Learn more about [Vertex AI Model Monitoring](https://cloud.google.com/vertex-ai/docs/model-monitoring/overview).

### Model

This tutorial uses a pre-trained model, where the model artifacts are stored in a public Cloud Storage bucket. 

The model is based on a [blog post about Churn prediction model](https://cloud.google.com/blog/topics/developers-practitioners/churn-prediction-game-developers-using-google-analytics-4-ga4-and-bigquery-ml). This model involves extensive log data describing how game users have interacted with a site. The raw data contains the following categories of information:

- identity - unique player identitity numbers.
- demographic features - information about the player, such as the geographic region in which a player is located.
- behavioral features - counts of the number of times a player has triggered certain game events, such as reaching a new level.
- churn propensity - this is the label or target feature. It provides an estimated probability that this player may churn, i.e., stop being an active player.

### Costs 

This tutorial uses billable components of Google Cloud:

* Vertex AI
* BigQuery
* Cloud Storage

Learn about [Vertext AI
pricing](https://cloud.google.com/vertex-ai/pricing) and [Cloud Storage
pricing](https://cloud.google.com/storage/pricing), and use the [Pricing
Calculator](https://cloud.google.com/products/calculator/)
to generate a cost estimate based on your projected usage.

## Get Started

### Install Vertex AI SDK for Python and other required packages


In [None]:
# Install required packages.
! pip3 install --quiet --upgrade google-cloud-aiplatform \
                                 google-cloud-bigquery

### Restart runtime (Colab only)

To use the newly installed packages, you must restart the runtime on Google Colab.

In [None]:
import sys

if "google.colab" in sys.modules:

    import IPython

    app = IPython.Application.instance()
    app.kernel.do_shutdown(True)

<div class="alert alert-block alert-warning">
<b>⚠️ The kernel is going to restart. Wait until it's finished before continuing to the next step. ⚠️</b>
</div>


### Authenticate your notebook environment (Colab only)

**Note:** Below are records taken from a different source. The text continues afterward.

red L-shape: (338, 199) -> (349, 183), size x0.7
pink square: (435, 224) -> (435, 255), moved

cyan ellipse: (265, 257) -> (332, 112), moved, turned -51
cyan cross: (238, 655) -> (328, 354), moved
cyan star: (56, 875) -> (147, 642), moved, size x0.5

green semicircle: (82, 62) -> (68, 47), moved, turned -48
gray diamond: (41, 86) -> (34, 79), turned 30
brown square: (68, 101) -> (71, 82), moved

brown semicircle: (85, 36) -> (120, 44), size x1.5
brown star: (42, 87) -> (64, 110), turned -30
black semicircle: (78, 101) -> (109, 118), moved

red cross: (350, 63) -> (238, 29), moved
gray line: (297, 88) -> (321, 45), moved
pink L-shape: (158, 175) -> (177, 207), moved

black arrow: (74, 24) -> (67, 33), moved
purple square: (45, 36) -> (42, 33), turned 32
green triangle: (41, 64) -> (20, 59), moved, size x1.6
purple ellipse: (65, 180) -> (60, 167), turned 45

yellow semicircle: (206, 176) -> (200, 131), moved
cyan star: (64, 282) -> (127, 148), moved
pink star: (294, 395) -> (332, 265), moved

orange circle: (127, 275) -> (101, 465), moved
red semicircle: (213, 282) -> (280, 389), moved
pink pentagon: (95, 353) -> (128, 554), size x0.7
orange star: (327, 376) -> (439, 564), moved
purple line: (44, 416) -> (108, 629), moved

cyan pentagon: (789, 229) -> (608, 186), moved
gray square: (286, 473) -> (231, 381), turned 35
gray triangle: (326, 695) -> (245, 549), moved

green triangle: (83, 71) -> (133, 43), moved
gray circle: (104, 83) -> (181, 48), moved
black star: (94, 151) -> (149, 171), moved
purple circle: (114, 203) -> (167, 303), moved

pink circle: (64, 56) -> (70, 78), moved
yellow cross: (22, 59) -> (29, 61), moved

Authenticate your environment on Google Colab.


In [None]:
import sys

if "google.colab" in sys.modules:

    from google.colab import auth

    auth.authenticate_user()

### Set Google Cloud project information 

Learn more about [setting up a project and a development environment](https://cloud.google.com/vertex-ai/docs/start/cloud-environment).

In [None]:
PROJECT_ID = "[your-project-id]"  # @param {type:"string"}
LOCATION = "us-central1"  # @param {type:"string"}

### User email

Set your user email address to receive monitoring alerts.

In [None]:
import os

USER_EMAIL = "[your-email-address]"  # @param {type:"string"}

if os.getenv("IS_TESTING"):
    USER_EMAIL = "noreply@google.com"

### Notes about service account and permission

**By default no configuration is required**, if you run into any permission related issue, please make sure the service accounts above have the required roles:

|Service account email|Description|Roles|
|---|---|---|
|PROJECT_NUMBER-compute@developer.gserviceaccount.com|Compute Engine default service account|Dataflow Admin, Dataflow Worker, Storage Admin, BigQuery Admin, Vertex AI User|
|service-PROJECT_NUMBER@gcp-sa-aiplatform.iam.gserviceaccount.com|AI Platform Service Agent|Vertex AI Service Agent|


1. Go to [IAM console](https://console.cloud.google.com/iam-admin/iam).
2. Check the **Include Google-provided role grants** checkbox.
3. Find the above emails.
4. Grant the corresponding roles.

### Using data source from a different project

If you're using data sources from a different project:

- For BigQuery data source, grant the "BigQuery Data Viewer" role to both the service accounts.
- For CSV data source, grant the "Storage Object Viewer" role to both the service accounts.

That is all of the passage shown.